A Huawei e a nova diplomacia do capitalismo de vigilância, por Fábio de Oliveira Ribeiro

O isolamento geográfico da América do Sul condicionou o desinteresse brasileiro pelas disputas geopolíticas em torno da Eurásia.

Foto: Reprodução/Huawei

A Huawei e a nova diplomacia do capitalismo de vigilância

por Fábio de Oliveira Ribeiro

Boris Johnson descartou o uso de produtos da Huawei no desenvolvimento da rede de 5G da Inglaterra. A reação chinesa foi imediata.

O mundo parece não ter mudado muito desde que Halford John Mackinder desenvolveu sua teoria geopolítica segundo a qual quem domina a Eurásia governa o mundo. Assim, a união sem precedentes de Inglaterra e EUA contra a Huawei – empresa que forneceu equipamentos para a rede de 4G inglesa – parece ser consequência do acordo firmado entre China e Rússia.

A Alemanha, que se distancia dos EUA à medida que aumenta o consumo de gás e petróleo russo, preferiu não hostilizar a China. Coração pulsante da União Europeia, Berlim pode ter aproveitado a oportunidade para dar uma cutucada em Londres por causa do Brexit.

Outro aspecto importante desse conflito é a disputa pelo controle de Hong Kong. Os chineses decidiram finalmente combater o separatismo da ilha ocupada pelo exército derrotado de Chiang Kai-shek. Ao que parece, a marinha dos EUA não está mais em condições de fazer ameaças para impedir as ações políticas chinesas em Hong Kong. O predomínio chinês no Mar da China já é uma realidade.

As represálias comerciais contra a Huawei podem, portanto, ser consideradas um preço que Pequim terá que pagar por causa do sucesso de sua política regional. Mas há um outro universo sendo construído nesse momento.

Segundo Mackinder o Coração da Terra era um espaço geográfico cujo controle ou não deveria ser disputado para possibilitar ou impedir o surgimento de um governo planetário. O espaço que a Huawei trabalha para expandir ao infinito é virtual e a infraestrutura de 5G é considerada fundamental para o sucesso da IoT.

No século XIX e XX as potências militares disputavam o controle ou a influência em espaços geográficos. No século XXI as disputas não são necessariamente militares e geográficas, pois o espaço em que a economia se movimenta passou a depender menos do território e mais dos “excedentes comportamentais” extraídos pelos gigantes de internet.

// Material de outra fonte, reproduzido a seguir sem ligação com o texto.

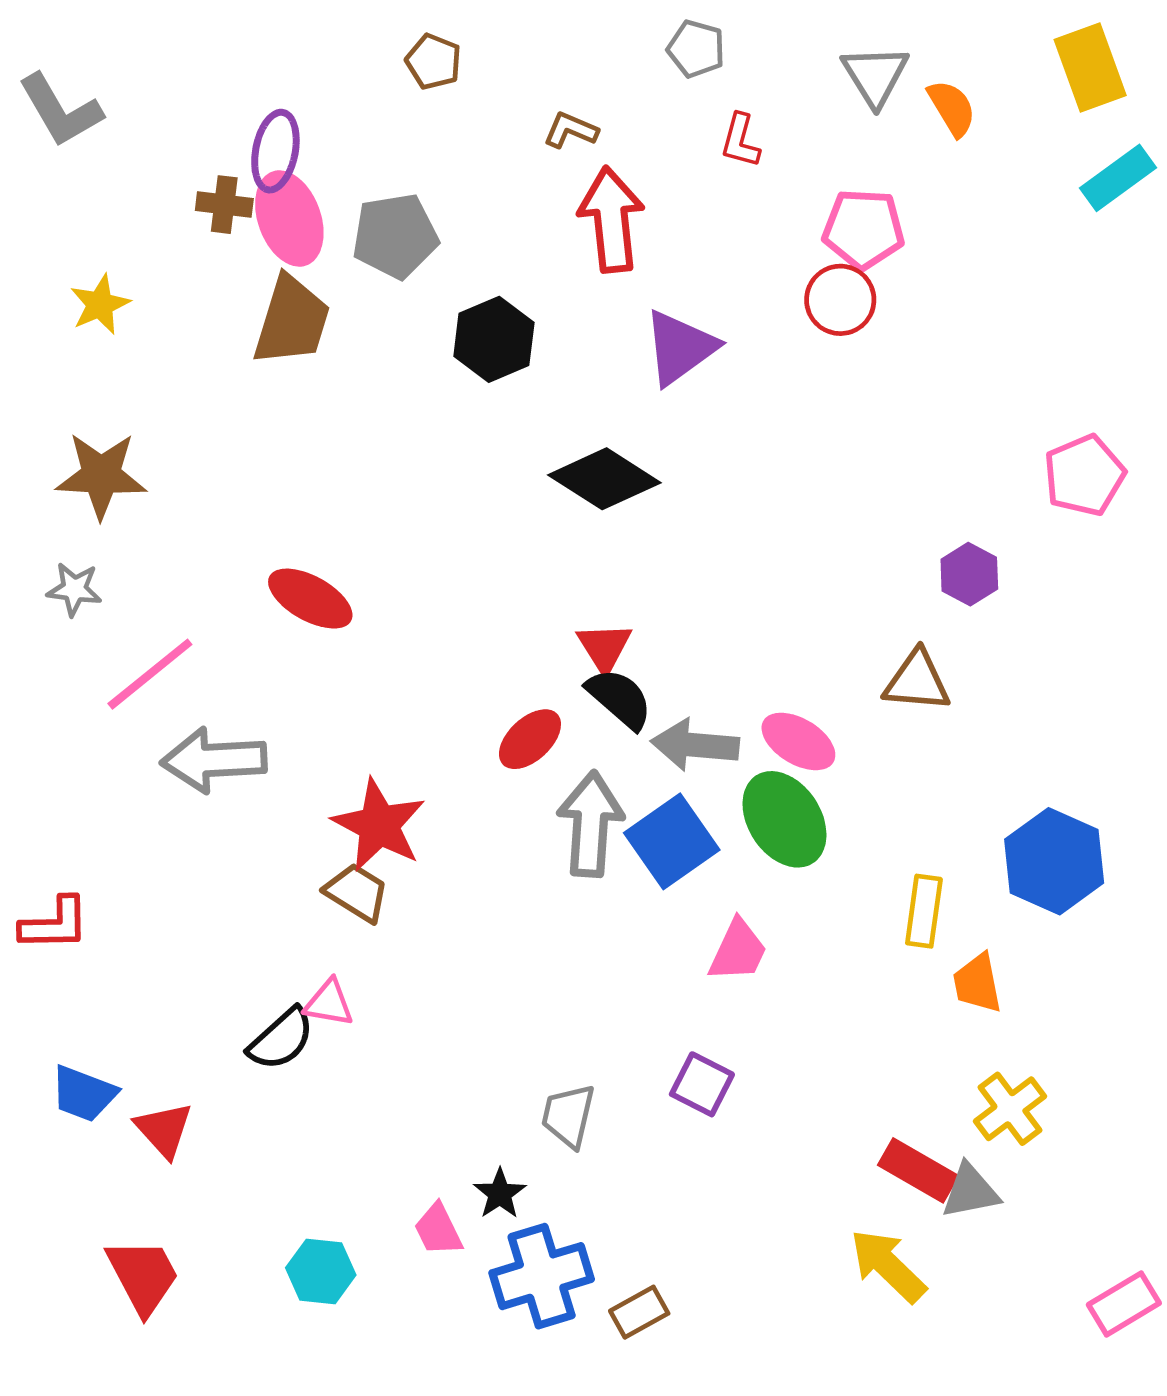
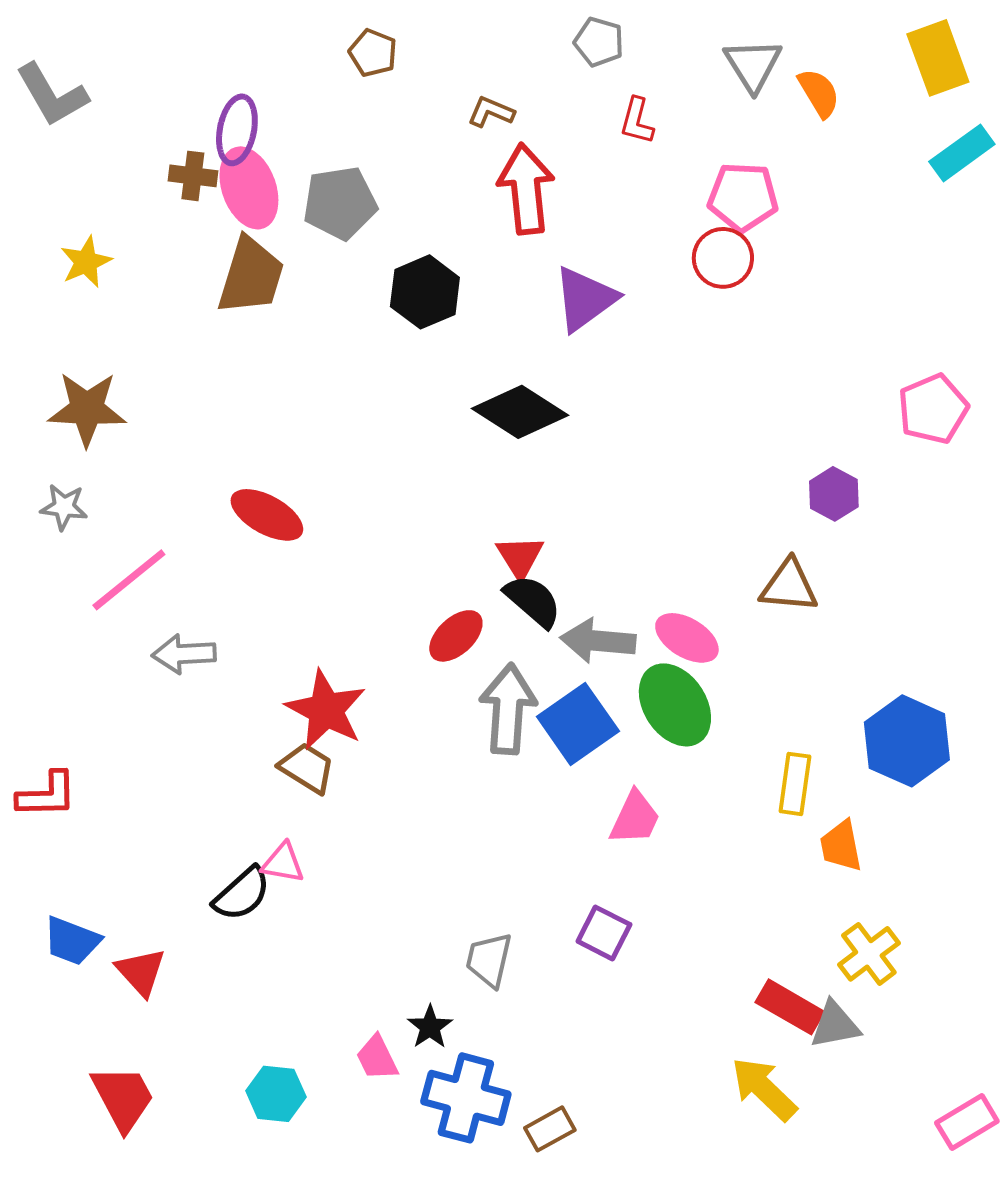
gray arrow: (214, 760) -> (184, 654), size x0.7
blue cross: (542, 1276) -> (466, 1098), turned 32

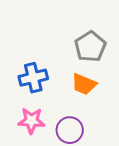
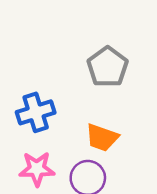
orange trapezoid: (84, 84) -> (102, 138), moved

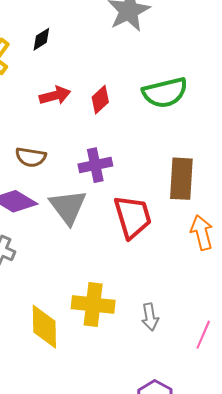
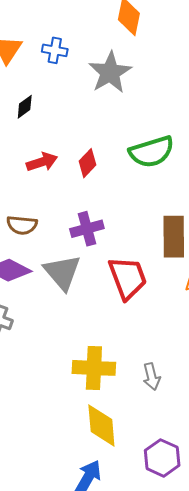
yellow diamond: (44, 327) -> (101, 425), moved

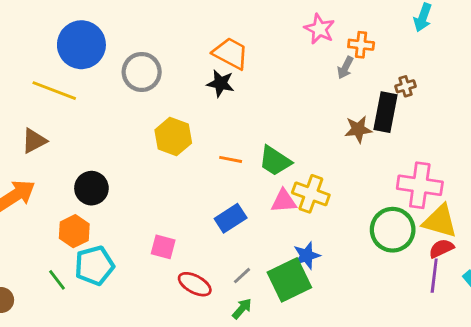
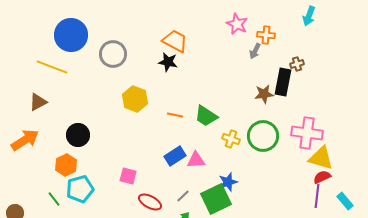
yellow cross: (311, 194) -> (231, 139), size x0.7
pink triangle: (284, 201) -> (196, 160), moved
green circle: (393, 230) -> (263, 136), moved

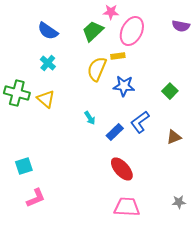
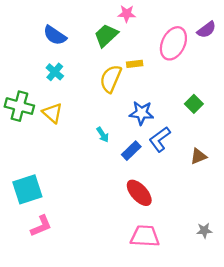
purple semicircle: (181, 26) -> (207, 30), turned -48
pink ellipse: (132, 31) -> (173, 43), moved
blue star: (124, 86) -> (141, 113), moved
cyan square: (24, 166) -> (27, 189), size x1.5

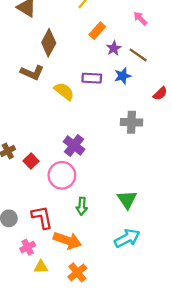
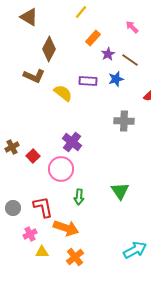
cyan arrow: (127, 238) -> (135, 250), moved

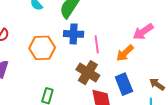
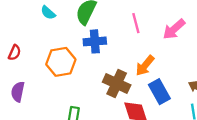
pink line: (97, 44) -> (136, 23), moved
orange arrow: (125, 53) -> (145, 66), moved

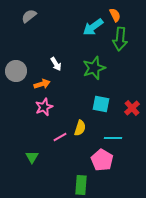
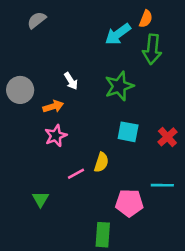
orange semicircle: (115, 15) -> (146, 19), turned 48
cyan line: (113, 138) -> (162, 185), moved
pink pentagon: (102, 160) -> (129, 203), turned -30

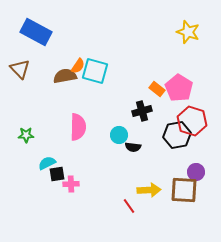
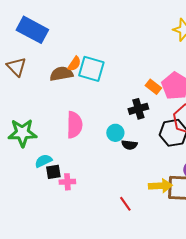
green star: (26, 135) -> (22, 133), size x1.8
yellow arrow: (149, 190) -> (160, 186), moved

O mercado da internet das coisas já vinha sendo estimado em 101 bilhões de dólares para 2021. A pandemia do COVID-19 afetou de maneira negativa os negócios tradicionais, mas pode ter acelerado as ambições dos capitalistas de vigilância. O aumento dos negócios “on line” produzido pelo Lockdown planetário também pode ter condicionado as represálias à gigante de tecnologia chinesa.

O isolamento geográfico da América do Sul condicionou o desinteresse brasileiro pelas disputas geopolíticas em torno da Eurásia. Essa falha diplomática, que impediu nosso país de se desenvolver aumentando as relações comerciais com a Rússia, Oriente Médio e Ásia no século XIX e início do século XX, foi corrigida pela diplomacia “ativa e altiva” dos governos Lula e Dilma Rousseff.

Desgraçadamente, a diplomacia religiosa e ideológica do desgoverno Jair Bolsonaro desperdiçou todos os sucessos diplomáticos de Celso Amorim e Antonio Patriota. O estrago causado por Ernesto Araújo é imenso e já começou a produzir efeitos econômicos negativos. Eles serão ainda maior se o Brasil se posicionar contra a Huawei no exato momento em que o capitalismo está sendo renovado pela IoT.